Monday, June 19, 2006

TOTAL HOSPITAL BILL:

For the luxurious digs at Weiss Hospital, with the fine view of the skeletal in-progress parking structure and the oh-so-helpful nurse "Mary" with the fantastic "wash yourself" bedside manner and the neurotic young doctor who got down on one knee and apologized every time he ruthless dug into my arteries and splashed great rivulets of blood all over the bedding:

$27,318.58

Amount of piecemeal physician's costs still trickling in:

About: $1500

Amount I've spent out of pocket for medications to date:

About: $600

Amount of every check up with Doctor S., every three months for the rest of my life:

$178 (amount included in above total)

For a Grande Totale of:

$29,418.58

Or, roughly, about how much it cost me to get a Bachelor's Degree in 2001.

Not bad, for saving a life.

Still:

I've rather be living in Canada, thanks.

P.S. At least I know how much my book advance(s) need to be! Oh yay.

13 comments so far. What are your thoughts?

Patrick said...

Sweet Jesus.

This might be a good time to put a few more items up on Cafepress, no?

Or, I don't know, see about selling your story to Lifetime? :)

Kameron Hurley said...

I will write for Oprah Magazine!!!

Kameron Hurley said...

A LOT.

PerpetualBeginner said...

Not surprising, unfortunately. Now you just have to write the next Harry Potter run-away hit.

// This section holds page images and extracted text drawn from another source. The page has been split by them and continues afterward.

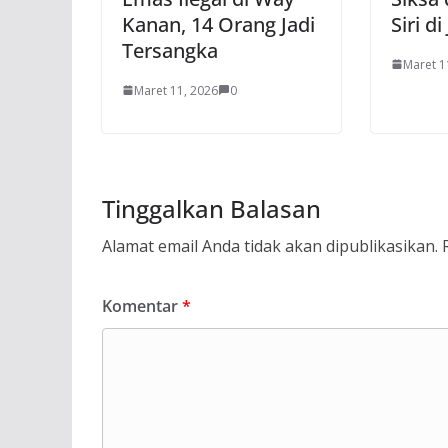
Kanan, 14 Orang Jadi
Siri di
Tersangka
Maret 1
Maret 11, 2026
0
Tinggalkan Balasan
Alamat email Anda tidak akan dipublikasikan.
Komentar
*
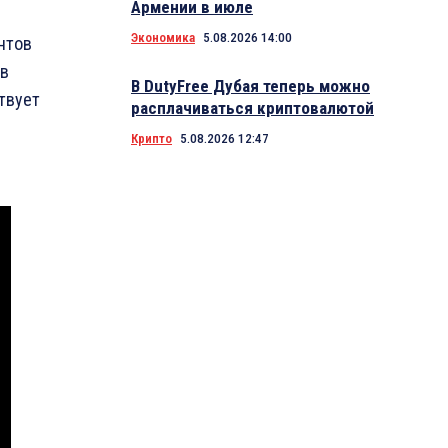
Армении в июле
Экономика
5.08.2026 14:00
нтов
 в
В DutyFree Дубая теперь можно
твует
расплачиваться криптовалютой
Крипто
5.08.2026 12:47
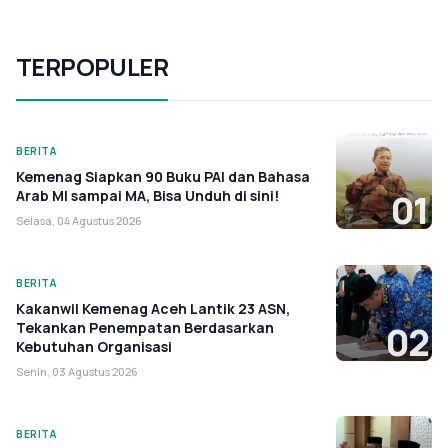
TERPOPULER
BERITA
Kemenag Siapkan 90 Buku PAI dan Bahasa
Arab MI sampai MA, Bisa Unduh di sini!
01
Selasa, 04 Agustus 2026
BERITA
Kakanwil Kemenag Aceh Lantik 23 ASN,
Tekankan Penempatan Berdasarkan
02
Kebutuhan Organisasi
Senin, 03 Agustus 2026
BERITA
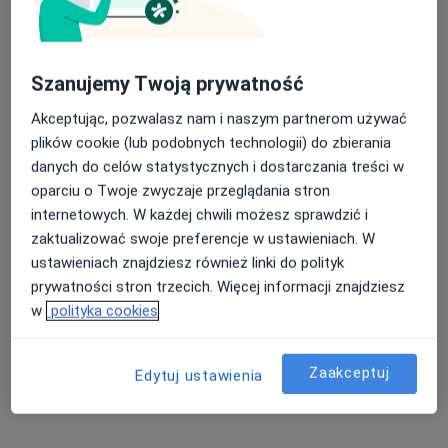
dr n. med. Henryk Mekle
Szanujemy Twoją prywatność
Proktolog, Chirurg
Akceptując, pozwalasz nam i naszym partnerom używać
49 opinii
plików cookie (lub podobnych technologii) do zbierania
Słoneczna 4, Pszczyna
•
Mapa
danych do celów statystycznych i dostarczania treści w
TRAUMA-DENT
oparciu o Twoje zwyczaje przeglądania stron
Konsultacja chirurgiczna
350 zł
internetowych. W każdej chwili możesz sprawdzić i
zaktualizować swoje preferencje w ustawieniach. W
Specjalista nie oferuje umawiania online pod tym adresem.
ustawieniach znajdziesz również linki do polityk
Poproś o wizytę
prywatności stron trzecich. Więcej informacji znajdziesz
w
polityka cookies
Zaakceptuj
Edytuj ustawienia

If you do though, either your style will have to change, or I'm going to gain a whole new respect for the average American reader's taste.

simon Owens said...

Well, the important thing is that you're okay.

David Moles said...

I like Patrick's idea. They could call it "Thirty Thousand Dollar Baby". It would be just like "Million Dollar Baby" only PG-rated, sappily heartwarming, and not fucked up.

Kameron Hurley said...

Honestly, David, what fun would a movie about me be if it was rated PG???

The swearing alone would get me a PG-13.

And I'd want nudity!

And blood!

Lots and lots of blood!

And yes, a better ending. Cause that ending was just FUCKING LAME.

That Girl said...

Seriously, most states have a catastrophic fund that pays if you use over 10% of you income on medical bills.

David Moles said...

Well, okay, but then we're not looking at Lifetime. Cinemax?

Greg said...

Dear god, Kam. Did they give you a payment plan with that?

I do like the Cinemax idea, though.

Greg

Kameron Hurley said...

Greg - supposedly, my insurance is paying for 80% of this. However, I just received some really confusing paperwork that makes it look like insurance doesn't want to pay their share.

So I have a lot of calling and haggling to do: again.

Kameron Hurley said...

Oh, and Greg: you *would* like the Cinemax idea, if only for the "nudity" part! :)

Actually, it'd have to be HBO, all the way.

Anonymous said...

Why Ms. Kameron. Ah simply don't know what y'all mean.